Recommender Systems – II

Introduction

Next

In Part II, we will:

  • And one modern method:
    • Deep Learning Recommender Model (DLRM)
  • Reflect on the impact of recommender systems

This section draws heavily on

  • Deep Learning Recommender Model for Personalization and Recommendation Systems, (Naumov et al. 2019)

Deep Learning for Recommender Systems

Deep Learning for Recommender Systems

Besides the Collaborative Filtering and Matrix Factorization models, other popular approaches to building recommender systems use Deep Learning.

We’ll look at the Deep Learning Recommender Model (DLRM) proposed by Facebook in 2019 (Naumov et al. 2019) with GitHub repository.

DLRM Architecture

  • Components (Figure 1):
    1. Embeddings: Dense representations for categorical data.
    2. Bottom MLP: Transforms dense continuous features.
    3. Feature Interaction: Dot-product of embeddings and dense features.
    4. Top MLP: Processes interactions and outputs probabilities.

Let’s look at each of these components in turn.

Embeddings

Embeddings: Map categorical inputs to latent factor space.

  • A learned embedding matrix \(W \in \mathbb{R}^{m \times d}\) for each category of input
  • One-hot vector \(e_i\) with \(i\text{-th}\) entry 1 and rest are 0s
  • Embedding of \(e_i\) is \(i\text{-th}\) row of \(W\), i.e., \(w_i^T = e_i^T W\)

We can also use weighted combination of multiple items with a multi-hot vector of weights \(a^T = [0, ..., a_{i_1}, ..., a_{i_k}, ..., 0]\).

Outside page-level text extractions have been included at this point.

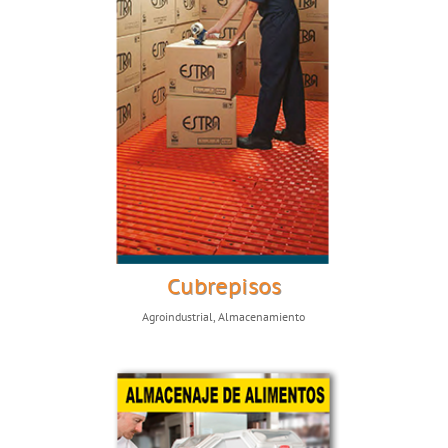
Cubrepisos
Agroindustrial
,
Almacenamiento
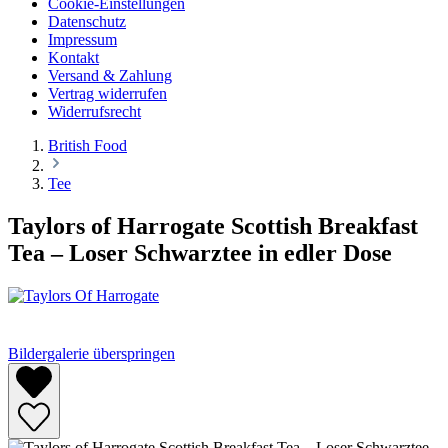
Cookie-Einstellungen
Datenschutz
Impressum
Kontakt
Versand & Zahlung
Vertrag widerrufen
Widerrufsrecht
British Food
Tee
Taylors of Harrogate Scottish Breakfast
Tea – Loser Schwarztee in edler Dose
Bildergalerie überspringen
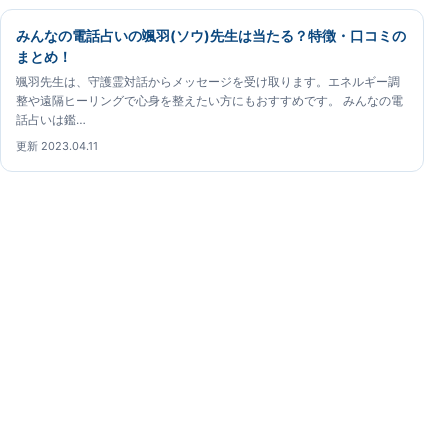
みんなの電話占いの颯羽(ソウ)先生は当たる？特徴・口コミの
まとめ！
颯羽先生は、守護霊対話からメッセージを受け取ります。エネルギー調
整や遠隔ヒーリングで心身を整えたい方にもおすすめです。 みんなの電
話占いは鑑…
更新 2023.04.11
みんなの電話占いガイド
みんなの電話占いの占い師について、公開情報と鑑定体
験をもとに確認できる専門ガイドです。
みんなの電話占いガイド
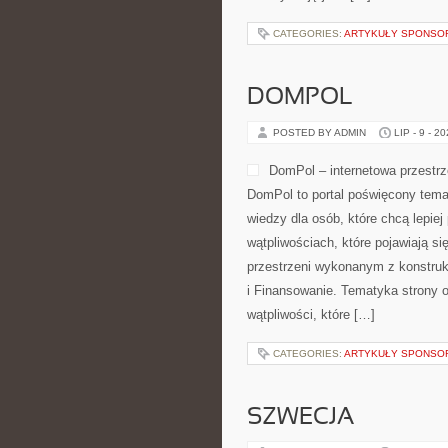
CATEGORIES:
ARTYKUŁY SPONS
DOMPOL
POSTED BY ADMIN
LIP - 9 - 2
DomPol – internetowa przestr
DomPol to portal poświęcony tema
wiedzy dla osób, które chcą lepiej
wątpliwościach, które pojawiają s
przestrzeni wykonanym z konstruk
i Finansowanie. Tematyka strony 
wątpliwości, które […]
CATEGORIES:
ARTYKUŁY SPONS
SZWECJA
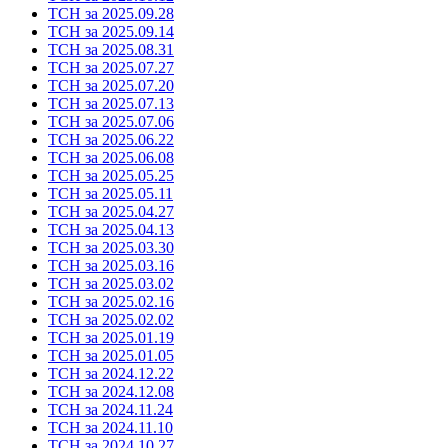
ТСН за 2025.09.28
ТСН за 2025.09.14
ТСН за 2025.08.31
ТСН за 2025.07.27
ТСН за 2025.07.20
ТСН за 2025.07.13
ТСН за 2025.07.06
ТСН за 2025.06.22
ТСН за 2025.06.08
ТСН за 2025.05.25
ТСН за 2025.05.11
ТСН за 2025.04.27
ТСН за 2025.04.13
ТСН за 2025.03.30
ТСН за 2025.03.16
ТСН за 2025.03.02
ТСН за 2025.02.16
ТСН за 2025.02.02
ТСН за 2025.01.19
ТСН за 2025.01.05
ТСН за 2024.12.22
ТСН за 2024.12.08
ТСН за 2024.11.24
ТСН за 2024.11.10
ТСН за 2024.10.27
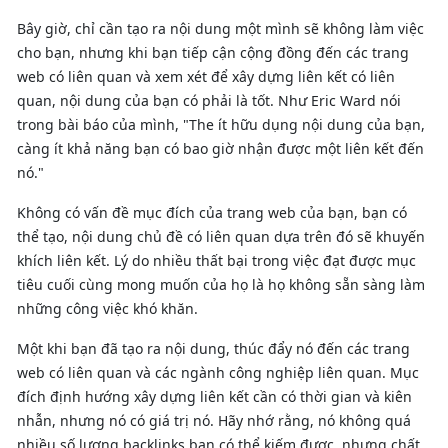
Bây giờ, chỉ cần tạo ra nội dung một mình sẽ không làm việc
cho bạn, nhưng khi bạn tiếp cận cộng đồng đến các trang
web có liên quan và xem xét để xây dựng liên kết có liên
quan, nội dung của bạn có phải là tốt. Như Eric Ward nói
trong bài báo của mình, "The ít hữu dụng nội dung của bạn,
càng ít khả năng bạn có bao giờ nhận được một liên kết đến
nó."
Không có vấn đề mục đích của trang web của bạn, bạn có
thể tạo, nội dung chủ đề có liên quan dựa trên đó sẽ khuyến
khích liên kết. Lý do nhiều thất bại trong việc đạt được mục
tiêu cuối cùng mong muốn của họ là họ không sẵn sàng làm
những công việc khó khăn.
Một khi bạn đã tạo ra nội dung, thúc đẩy nó đến các trang
web có liên quan và các ngành công nghiệp liên quan. Mục
đích định hướng xây dựng liên kết cần có thời gian và kiên
nhẫn, nhưng nó có giá trị nó. Hãy nhớ rằng, nó không quá
nhiều số lượng backlinks bạn có thể kiếm được, nhưng chất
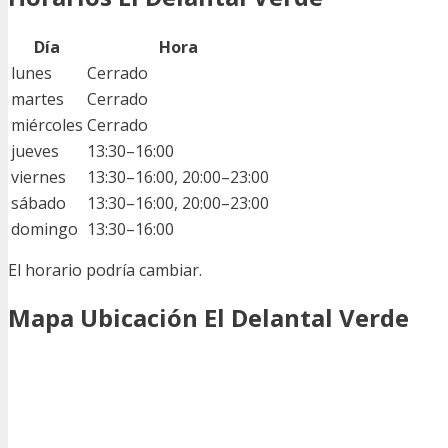
Día
Hora
lunes
Cerrado
martes
Cerrado
miércoles
Cerrado
jueves
13:30–16:00
viernes
13:30–16:00, 20:00–23:00
sábado
13:30–16:00, 20:00–23:00
domingo
13:30–16:00
El horario podría cambiar.
Mapa Ubicación El Delantal Verde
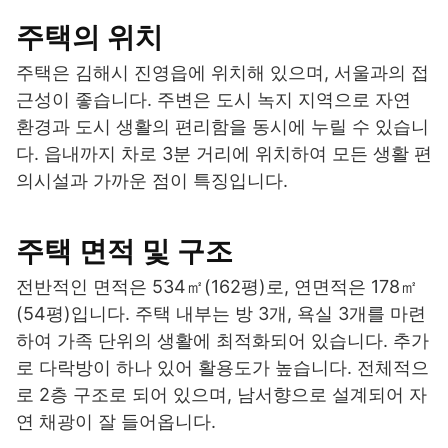
주택의 위치
주택은 김해시 진영읍에 위치해 있으며, 서울과의 접
근성이 좋습니다. 주변은 도시 녹지 지역으로 자연
환경과 도시 생활의 편리함을 동시에 누릴 수 있습니
다. 읍내까지 차로 3분 거리에 위치하여 모든 생활 편
의시설과 가까운 점이 특징입니다.
주택 면적 및 구조
전반적인 면적은 534㎡(162평)로, 연면적은 178㎡
(54평)입니다. 주택 내부는 방 3개, 욕실 3개를 마련
하여 가족 단위의 생활에 최적화되어 있습니다. 추가
로 다락방이 하나 있어 활용도가 높습니다. 전체적으
로 2층 구조로 되어 있으며, 남서향으로 설계되어 자
연 채광이 잘 들어옵니다.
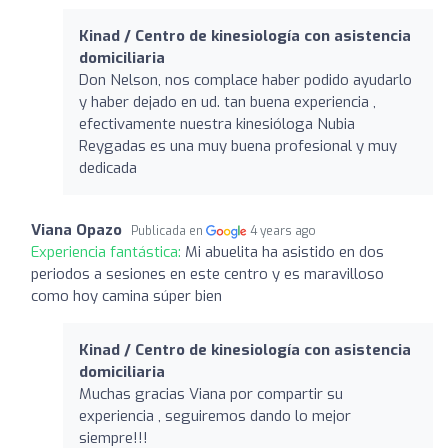
Kinad / Centro de kinesiología con asistencia
domiciliaria
Don Nelson, nos complace haber podido ayudarlo
y haber dejado en ud. tan buena experiencia ,
efectivamente nuestra kinesióloga Nubia
Reygadas es una muy buena profesional y muy
dedicada
Viana Opazo
Publicada en
4 years ago
Experiencia fantástica:
Mi abuelita ha asistido en dos
periodos a sesiones en este centro y es maravilloso
como hoy camina súper bien
Kinad / Centro de kinesiología con asistencia
domiciliaria
Muchas gracias Viana por compartir su
experiencia , seguiremos dando lo mejor
siempre!!!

The embedding of this multi-hot vector is then \(a^T W\).

DLRM Architecture

DLRM Architecture

PyTorch has a convenient way to do this using EmbeddingBag, which besides summing can combine embeddings via mean or max pooling.

Here’s an example with 5 embeddings of dimension 3:

Code
import torch
import torch.nn as nn

# Example embedding matrix: 5 embeddings, each of dimension 3
embedding_matrix = nn.EmbeddingBag(num_embeddings=5, embedding_dim=3, mode='mean')

# Input: Indices into the embedding matrix
input_indices = torch.tensor([1, 2, 3, 4])  # Flat list of indices
offsets = torch.tensor([0, 2])  # Start new bag at position 0 and 2 in input_indices

# Forward pass
output = embedding_matrix(input_indices, offsets)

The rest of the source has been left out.